Shew. It’s been a rough week. What with spending time with my family, work, eating, sleeping, Counter Strike:Source and the like, it’s been a challenge to get in as much reading as I would have liked. Right now, among other things, I’m reading Bertrand Russell’s “My Philosophical Development,” and Thomas Paine’s “The Age of Reason.” Those aren’t the types of volumes one can just hop down to Barnes & Noble to pick up, so I went to the local university library and got them, which is something I hope to do more often.
I’ve concluded that for one to develop a reasoned worldview (What other sort of worldview should we seek that ultimately governs our entire journey through life?), the set of ideologies, beliefs or understandings that largely guide how a person conducts his or her life (my definition), one must, first, in this age of religious fervor, read the Big Three in full: the Hebrew Bible (which is the Old Testament in a different order; see Jack Miles: “God: A Biography” for more information), the New Testament and the Koran.
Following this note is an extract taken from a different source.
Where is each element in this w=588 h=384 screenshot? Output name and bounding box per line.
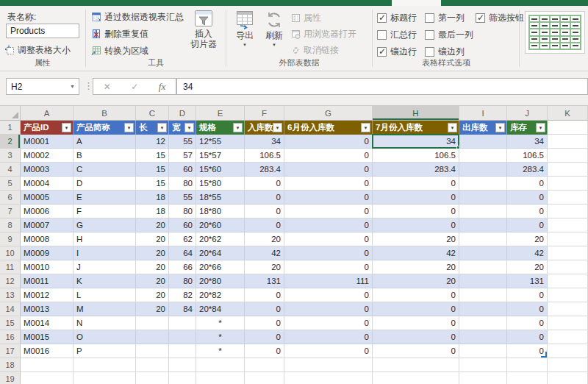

This is essential for understanding what might cause someone’s son to annihilate himself via a car bomb or to hijack a jet plane and aim it at a skyscraper or massacre millions of Jews, outright unbelievers, disabled people and gays for the false assumption that they are inferior or drown and burn hundreds women for the false assumption that they are witches. It’s also essential in understanding the opposite: What causes someone to give to the poor, devote one’s life to missions work and build safe houses for the derelict. Is it pure by inspiration, command or calling from God or do some people simply lean toward faith and/or good works as character traits, as others lean toward abuse or bullying?
Second, one must delve into philosophy: Bertrand Russell, Thomas Hobbes, Hume, Heidegger, Hegel, Derrida, Habermas, Nietzsche and scores of others. One must investigate science, as one’s educational capacities allows, since this is weighty stuff: String theory, the universe, etc.
When one takes all these steps then one make a reasoned assessment of how we fit into the cosmos. Some say we fit perfectly: that we are as much a part of it as it is of us. That we are home here in this place. Some say we are not at home here: That this place is merely a stepping off point to eternity. That, for those who accept God or Christ (depending on the belief) can look forward to eternity in a place free from sin, pain and guilt.
One of my favorite poets, John Milton said, “The end of learning is to know God, and out of that knowledge to love Him and imitate Him,” which seems to imply that if one gains all knowledge that is possible to know (Which is impossible because our knowledge of the world and the universe changes daily and one would have to research day and night without sleeping to continually soak in new discoveries.) it will lead to a knowledge of God. Symbolically, this works and is a profound statement, since Milton is clearly stating that all knowledge that can be known points to God. Literally, it would only lead to a learned individual who has a better grasp of these weighty concepts than you or I. My point is this: Many of us spend 20, 30, 50 years or a lifetime floundering in beliefs, and more so, living and dying for beliefs, and giving no evidential proof . Truth-seekers must analyze these works meticulously and obtain a firm knowledge of the great intellectual breakthroughs in our history for a reasoned worldview to surface. All else is conjecture. If, after reading the holy books, investigating the sciences and philosophy, one concludes there is no god or if one concludes God is unmistakable and evident: the same conclusion stands: At least that person has put in the effort. At least they cared enough to find out why they believe as they do. The tragedy today is that most are too lazy or busy to do the work. Perhaps this is where our modern, hustle, bustle society skipped a disc.